Channing Hall students explore Moab’s natural beauty
Dec 04, 2019 08:59AM
By Julie Slama
Dressed in costumes, Channing Hall students Lucas Reynolds, Sheldon Holen and Quinton Harker are ready for their mock town hall meeting. (Jeff Meyer/Channing Hall)
By Julie Slama | [email protected]
Channing Hall eighth-grader Quinton Harker had been to Moab before, but not like this.
For three days, Quinton and 29 of his classmates explored the area, learning about rock formations, petroglyphs, wildlife and flora, all while keeping camp and sleeping in tipis.
“I expected to learn about the types of rocks there, and I did, but I learned so much more and had so much fun,” he said.
It was the first time Channing Hall students attended Canyonlands Field Institute’s (CFI) Professor Valley Field Camp, 20 miles outside of Moab and Arches National Park.
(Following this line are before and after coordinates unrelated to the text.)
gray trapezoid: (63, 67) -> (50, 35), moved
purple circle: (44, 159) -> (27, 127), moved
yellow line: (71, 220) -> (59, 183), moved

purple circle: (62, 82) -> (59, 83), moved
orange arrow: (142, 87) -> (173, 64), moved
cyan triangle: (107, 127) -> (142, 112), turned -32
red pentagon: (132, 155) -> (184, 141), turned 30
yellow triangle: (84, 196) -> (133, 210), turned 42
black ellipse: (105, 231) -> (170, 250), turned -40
In their “outdoor classroom,” taught by CFI’s naturalist, students learned about desert plants, animals and geology as well as public lands management, said Jeff Meyers, Channing Hall science teacher.
“We wanted the students to learn and grow as people and have experiences outside the norm,” he said. “We chose from several types of activities and focuses for the trip, but the day-to-day was planned and executed by the staff at CFI.”
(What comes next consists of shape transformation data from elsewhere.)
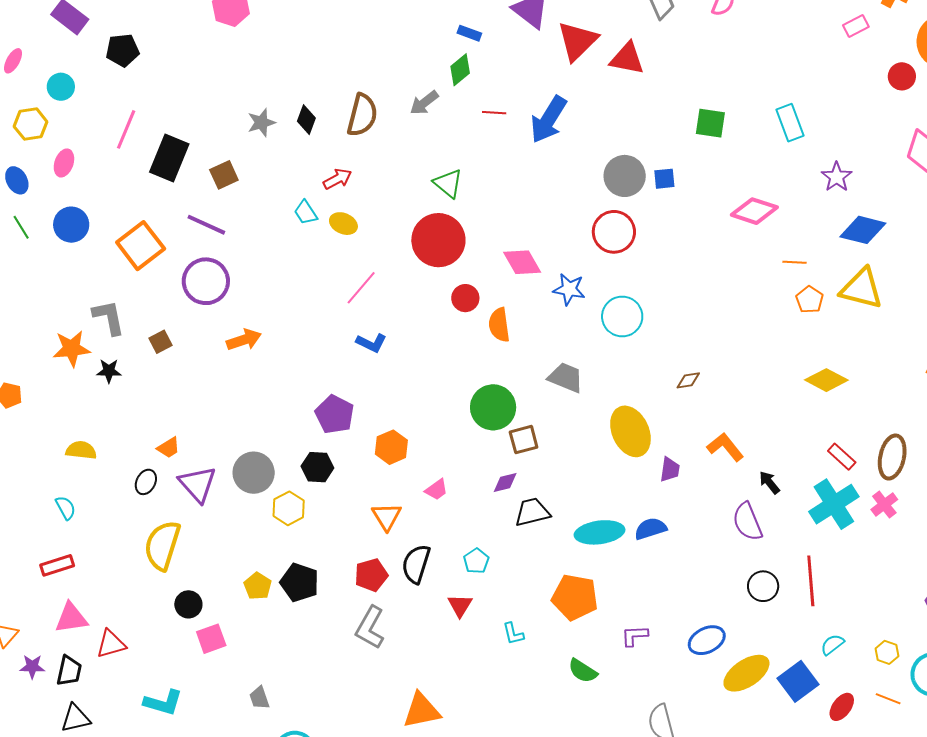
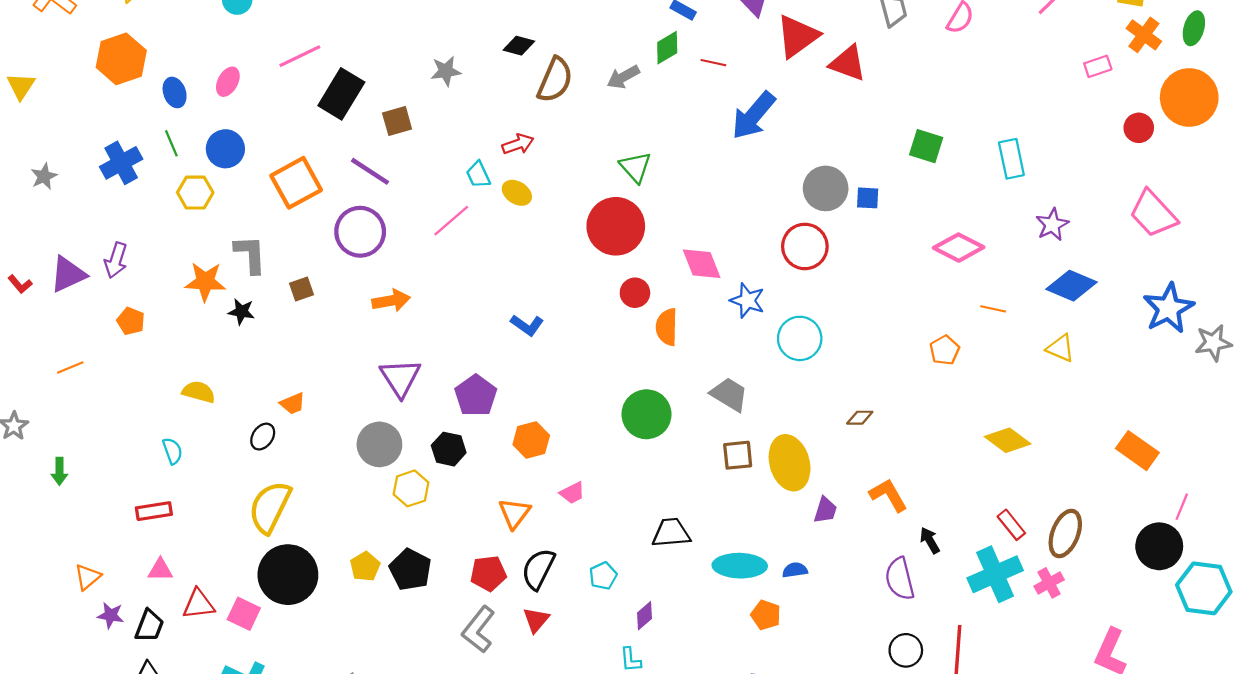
red line: (494, 113) -> (713, 63), moved
black diamond: (306, 120) -> (519, 46), moved, turned 76
yellow hexagon: (31, 124) -> (195, 193), moved
pink line: (126, 129) -> (300, 56), turned 33
pink line: (361, 288) -> (451, 221), moved
yellow triangle: (862, 289) -> (1060, 348), size x0.6
orange pentagon: (810, 300) -> (945, 350), moved
brown square: (524, 440) -> (738, 455), moved
purple diamond: (505, 482) -> (644, 616), moved, turned -36
purple triangle: (198, 484) -> (400, 378), moved
blue semicircle: (650, 529) -> (795, 570), size x0.7
orange pentagon: (575, 597) -> (766, 615), moved, size x0.6
black circle: (188, 604) -> (288, 575), size x2.0
red triangle: (460, 605) -> (536, 620), moved
pink triangle: (71, 618) -> (160, 570), size x0.7
pink square: (211, 639) -> (244, 614), moved, turned 36

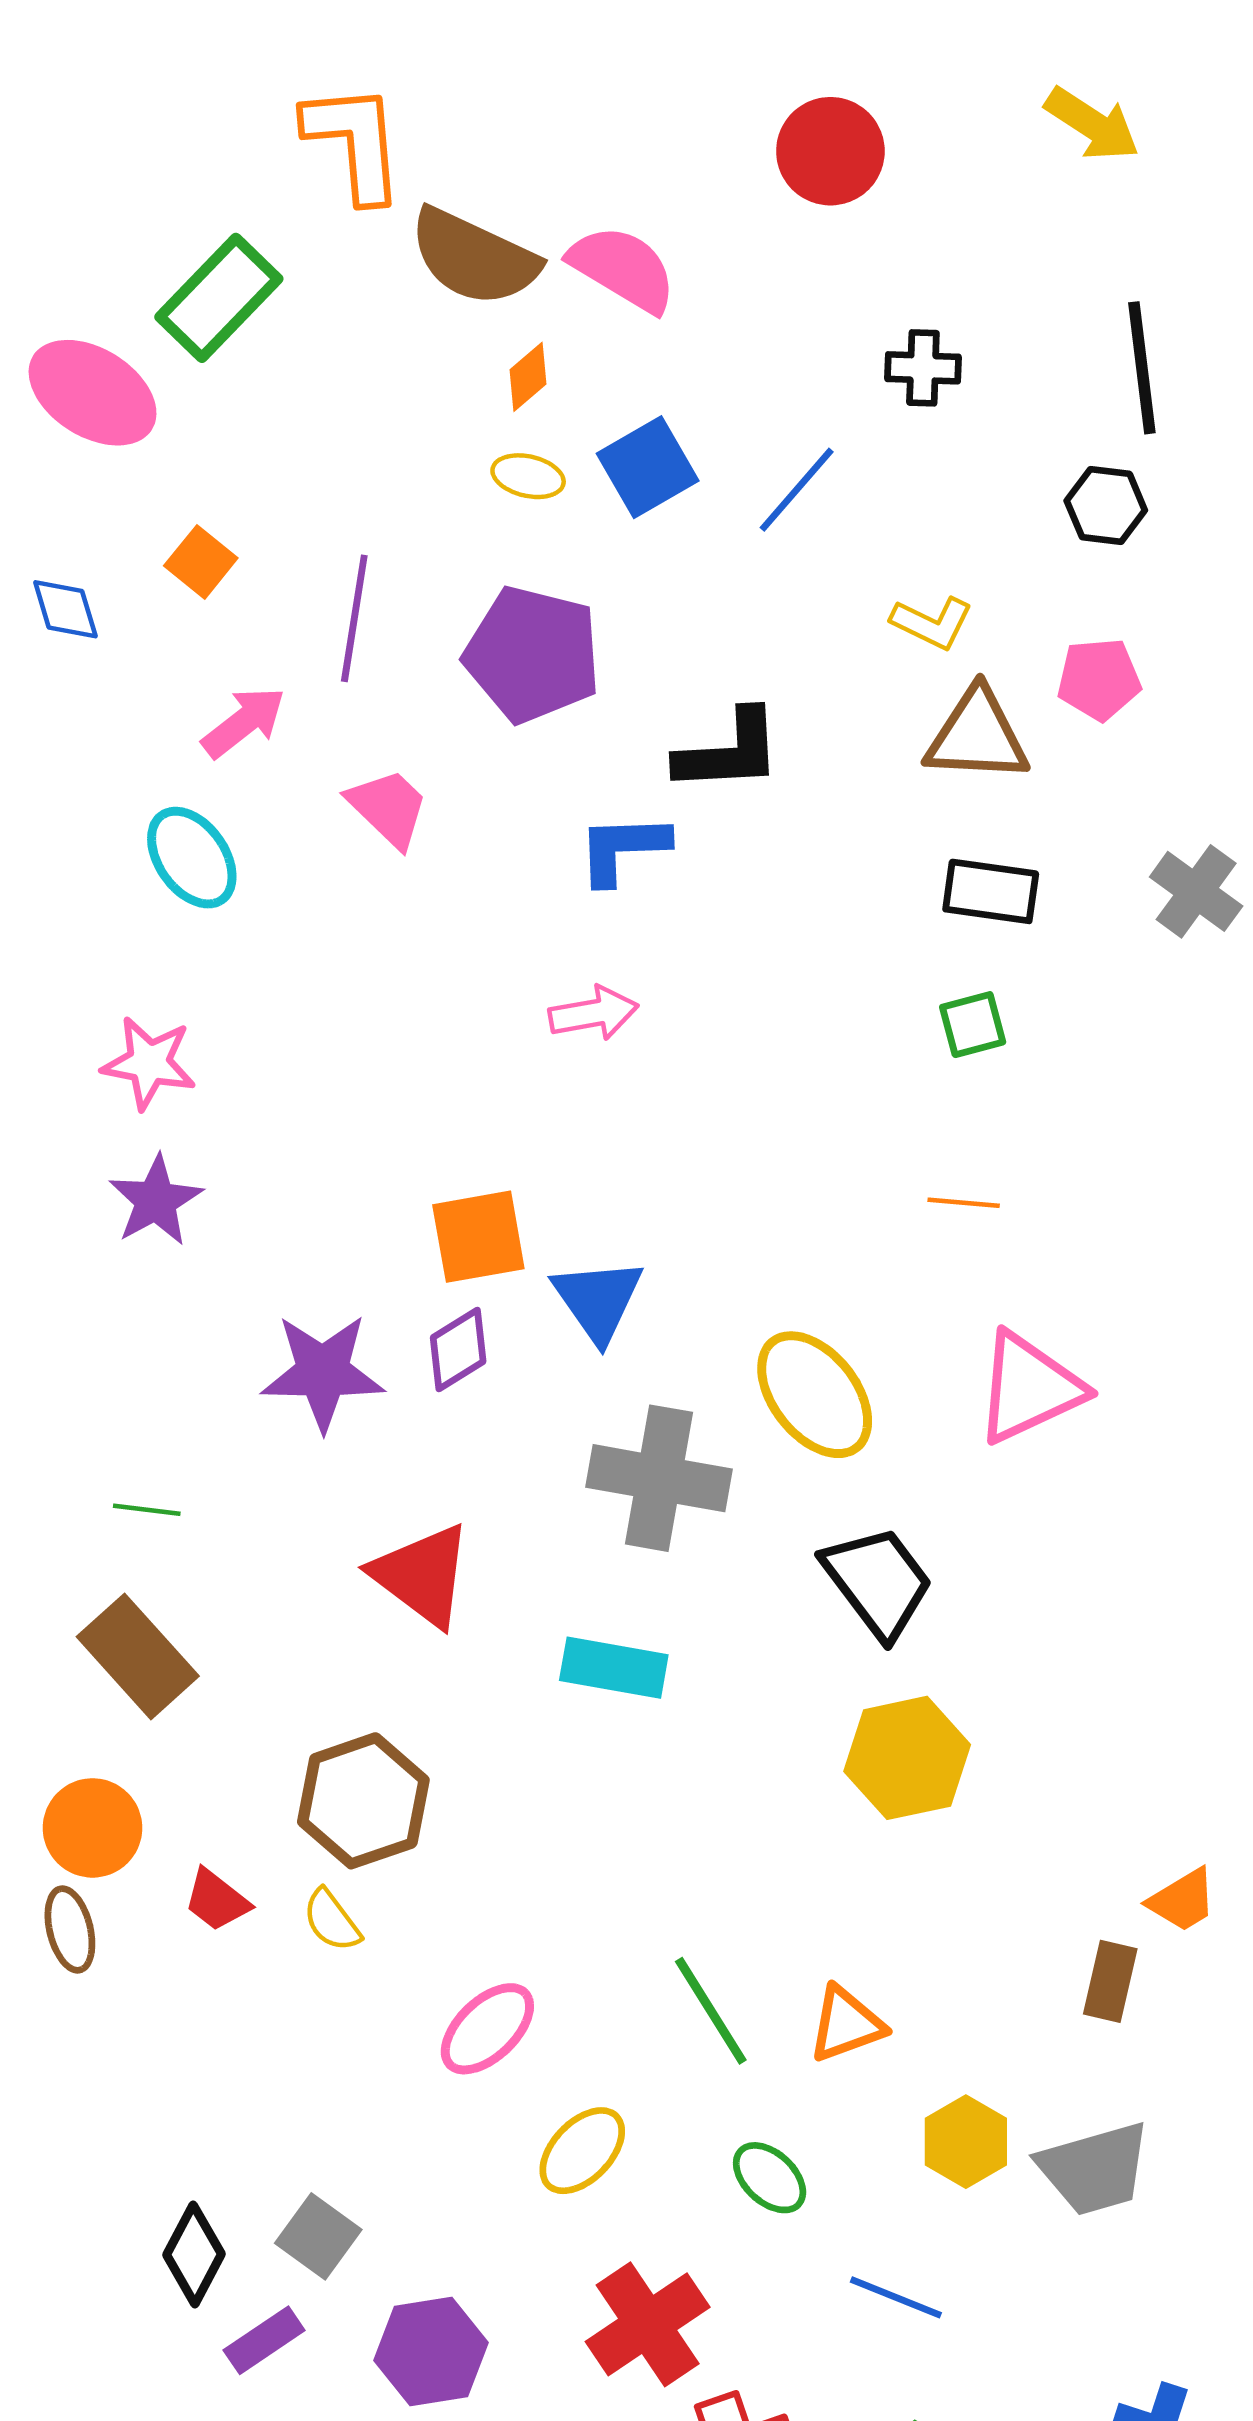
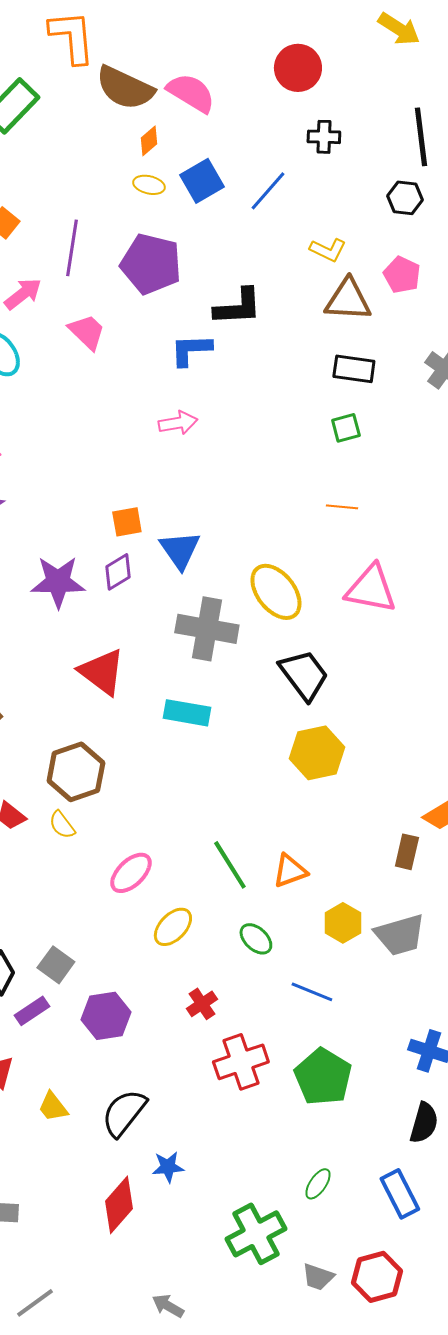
red circle: (830, 151) -> (298, 68), moved
pink pentagon: (1099, 679) -> (402, 275), turned 30
orange square: (478, 1237) -> (127, 522), size x0.7
pink triangle: (1029, 1388) -> (371, 589), turned 36
red cross: (648, 2324) -> (202, 1004), size x0.6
After traveling to CFI on bus, the students were welcomed, assigned to Lakota-style tipis and learning groups, and then signed up for jobs.
Quinton signed up to cook for the crew.
“I mostly cut veggies since I didn’t have a food handler’s permit, but I loved the job,” he said. “It was fun to get to make your own meals and cook for over 30 people.”
Then, they went on a silent hike to an area where a counselor welcomed them and shared with them about the area and “read some poetry and stories to give us a sense of place. We then contemplated and shared some of our feelings and observations,” Meyers said.
Quinton appreciated the night skies.
“There were so many stars; it was amazing,” Quinton said.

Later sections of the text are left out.